原文・書き下し文の前の数字と現代語訳の前の数字が異なるため違うこともあるが、原文・書き下し文に対応する現代語訳をすぐ下に載せている。引用文は緑の点線で囲っている。
2022年7月19日 椿 耕太郎
論語の中での未知のものに対する考え方は無理に触らない。未知のものをどんどん無理矢理にでも開いていく西洋から始まった科学技術文明の考え方とは違う。論語の考え方では今のような科学技術は発達しなかっただろう。そして、今のような環境問題もなかったかもしれない。そう思わされた部分を抜き出した。
六之二十の前半部分の「知」についての記述が、理解できない自然現象「鬼神」は遠ざけるととれるだろう。科学は子のいう「知」ではないのだろうか。分かってしまえば「鬼神」ではなくなるのだろうか。科学技術が原子力のように人が扱うには強すぎる「鬼神」となってしまっているようにも思える。
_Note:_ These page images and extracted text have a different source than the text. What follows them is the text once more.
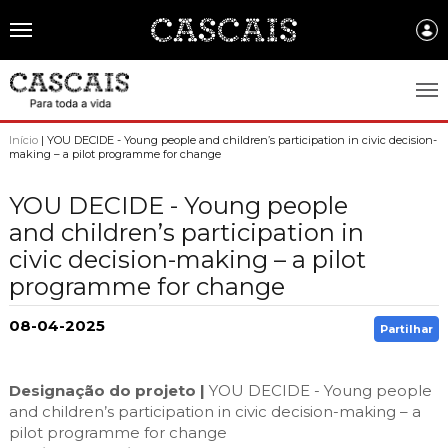
Português
CASCAIS.PT
Início
| YOU DECIDE - Young people and children’s participation in civic decision-
making – a pilot programme for change
CASCAIS
YOU DECIDE - Young people
SOBRE CASCAIS:
and children’s participation in
civic decision-making – a pilot
História
GOVERNO LOCAL:
programme for change
Gastronomia
Assembleia Municipal
FREGUESIAS:
08-04-2025
Brasão de Cascais
Partilhar
Câmara Municipal
Alcabideche
EMPRESAS MUNICIPAIS:
Arquivo Historico
Gestão administrativa e financeira
Carcavelos e Parede
Cascais Ambiente
FACTOS E NÚMEROS:
Designação do projeto |
YOU DECIDE - Young people
Recursos educativos - história e património
Projetos Cofinanciados
Cascais e Estoril
and children’s participation in civic decision-making – a
Cascais Dinâmica
Ambiente & Energia
COMUNICAÇÃO:
pilot programme for change
Transparência Municipal
S. Domingos de Rana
七之二十も六之二十と同じで、「怪」と「神」が六之二十の「鬼神」にあたるとみていいだろう。語ることすらしない。
十一之十一は他の二つ(六之二十と七之二十)とは少し受ける感じが違う。まったく分からないことより分かることから手をつける。非常に現実的。
六之二十
樊遲問知。子曰、「務民之義、敬鬼神而遠之、可謂知矣。」問仁。曰、「仁者先難而後獲、可謂仁矣。」
樊遲知を問ふ。子曰く、民の義を務め、鬼神を敬して之を遠ざくるを、知と謂ふ可し。仁を問ふ。曰く、仁者は難きを先にして獲るを後にす、仁と謂ふ可しと。
二〇(一三九)
樊遅 が「知」について先師の教えを乞うた。先師がこたえられた。――
「ひたすら現実社会の人倫の道に精進して、超自然界の霊は敬して遠ざける、それを知というのだ。」
樊遅はさらに「仁」について教えを乞うた。先師がこたえられた。――
「仁者は労苦を先にして利得を後にする。仁とはそういうものなのだ。」
七之二十
子不語、怪、力、亂、神。
子怪・力・亂・神を語らず。
二〇(一六七)
先師は、妖怪変化 とか、腕力沙汰とか、醜聞とか、超自然の霊とか、そういったことについては、決して話をされなかった。
十一之十一
季路問事鬼神、子曰、「未能事人、焉能事鬼。」「敢問死。」曰、「未知生、焉知死。」
季路鬼神に事へむことを問ふ。子曰く、未だ人に事ふること能はず、爲んぞ能く鬼に事へむ。敢て死を問ふ。曰く、未だ生を知らず、爲んぞ死を知らむ。
一一(二六四)
季路が鬼神に仕える道を先師にたずねた。先師がこたえられた。――
「まだ人に仕える道もわからないで、どうして鬼神に仕える道がわかろう。」
季路がかさねてたずねた。――
「では、死とは何でありましょうか。」
すると先師がこたえられた。――
「まだ生が何であるかわからないのに、どうして死が何であるかがわかろう。」